3D FFT problem

Hello,

I’m working with using Cuda to compute 3D FFT’s for use in python. I think I am getting a real result, but it seems to be wrong.

When I run the FFT through Numpy and Scipy of the matrix
[[[ 2. 2.]
[ 2. 2.]]

[[ 2. 2.]
[ 2. 2.]]] float32,

I get
[[[ 16.+0.j 0.+0.j]
[ 0.+0.j 0.+0.j]]

[[ 0.+0.j 0.+0.j]
[ 0.+0.j 0.+0.j]]] complex128.

However, when I run it with Cuda, I get
[[[ 12.+0.j 0.+0.j]
[ 4.+0.j 0.+0.j]]

[[ 4.+0.j 0.+0.j]
[ -4.+0.j 0.+0.j]]] complex64.

The input in Cuda gets converted in to Complex and I do a C2C transformation.

I’m not really sure why it has different results.

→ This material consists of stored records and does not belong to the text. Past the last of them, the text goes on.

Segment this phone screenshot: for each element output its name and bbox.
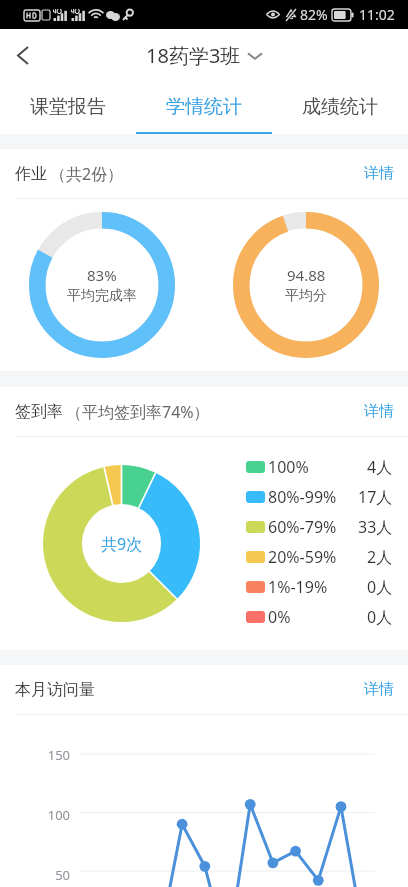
staticText: 平均完成率 xyxy=(67,287,137,305)
staticText: 20%-59% xyxy=(268,546,337,568)
staticText: 详情 xyxy=(364,680,394,699)
button[interactable]: 20%-59% xyxy=(246,542,393,572)
button[interactable]: 1%-19% xyxy=(246,572,393,602)
button[interactable]: 100% xyxy=(246,452,393,482)
staticText: 80%-99% xyxy=(268,486,337,508)
staticText: 0人 xyxy=(367,606,393,628)
button[interactable]: 成绩统计 xyxy=(272,82,408,134)
staticText: 82% xyxy=(300,5,328,24)
staticText: 学情统计 xyxy=(166,95,242,119)
staticText: 0人 xyxy=(367,576,393,598)
staticText: 1%-19% xyxy=(268,576,328,598)
staticText: 本月访问量 xyxy=(15,680,95,700)
button[interactable]: 80%-99% xyxy=(246,482,393,512)
staticText: 2人 xyxy=(367,546,393,568)
staticText: 签到率 xyxy=(15,402,63,422)
staticText: （共2份） xyxy=(50,163,124,185)
staticText: 100 xyxy=(0,806,70,824)
staticText: 60%-79% xyxy=(268,516,337,538)
staticText: 课堂报告 xyxy=(30,95,106,119)
staticText: 4人 xyxy=(367,456,393,478)
button[interactable]: Back xyxy=(0,29,46,82)
staticText: 18药学3班 xyxy=(146,42,241,69)
button[interactable]: 详情 xyxy=(364,680,394,699)
staticText: 成绩统计 xyxy=(302,95,378,119)
staticText: 17人 xyxy=(358,486,393,508)
button[interactable]: 详情 xyxy=(364,164,394,183)
staticText: 50 xyxy=(0,866,70,884)
staticText: 作业 xyxy=(15,164,47,184)
staticText: 详情 xyxy=(364,402,394,421)
staticText: 100% xyxy=(268,456,309,478)
button[interactable]: 课堂报告 xyxy=(0,82,136,134)
staticText: 0% xyxy=(268,606,291,628)
button[interactable]: 0% xyxy=(246,602,393,632)
button[interactable]: 详情 xyxy=(364,402,394,421)
staticText: 33人 xyxy=(358,516,393,538)
staticText: 详情 xyxy=(364,164,394,183)
button[interactable]: 18药学3班 xyxy=(146,42,262,69)
staticText: 94.88 xyxy=(287,265,326,285)
staticText: （平均签到率74%） xyxy=(66,401,210,423)
button[interactable]: 60%-79% xyxy=(246,512,393,542)
button[interactable]: 学情统计 xyxy=(136,82,272,134)
staticText: 11:02 xyxy=(359,5,395,24)
staticText: 83% xyxy=(87,265,117,285)
staticText: 平均分 xyxy=(285,287,327,305)
staticText: 150 xyxy=(0,746,70,764)
staticText: 共9次 xyxy=(101,533,143,555)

It seems to run through fine. I’m fairly sure it gets the right input into the GPU, just not sure why it outputs differently.

When I run it with a similar matrix with all ones instead of twos, the resulting matrices simlar with all the elements halved.

I have attached my test code if it helps.
I’m running SDK 1.1 with newest drivers on linux with an 8800 GTS 320MB if that helps.

Thanks
cudatest.zip (1.45 KB)

Alright, I figured out why it’s giving a different answer. Instead of being sent all ones (or all twos), it’s being sent all ones (or twos) except for zeros in the last row.

Like this:
array([[[ 1.+0.j, 1.+0.j],
[ 1.+0.j, 1.+0.j]],

   [[ 1.+0.j,  1.+0.j],
    [ 0.+0.j,  0.+0.j]]], dtype=complex64)

Now, the array before i send it to the device has the right values, but right after I send it to the Device, it loses a few values. Not sure why.

Any insight to this? Is it a problem with my code?

Thanks.

Ok, a little more insight into the problem. I really hope someone can help.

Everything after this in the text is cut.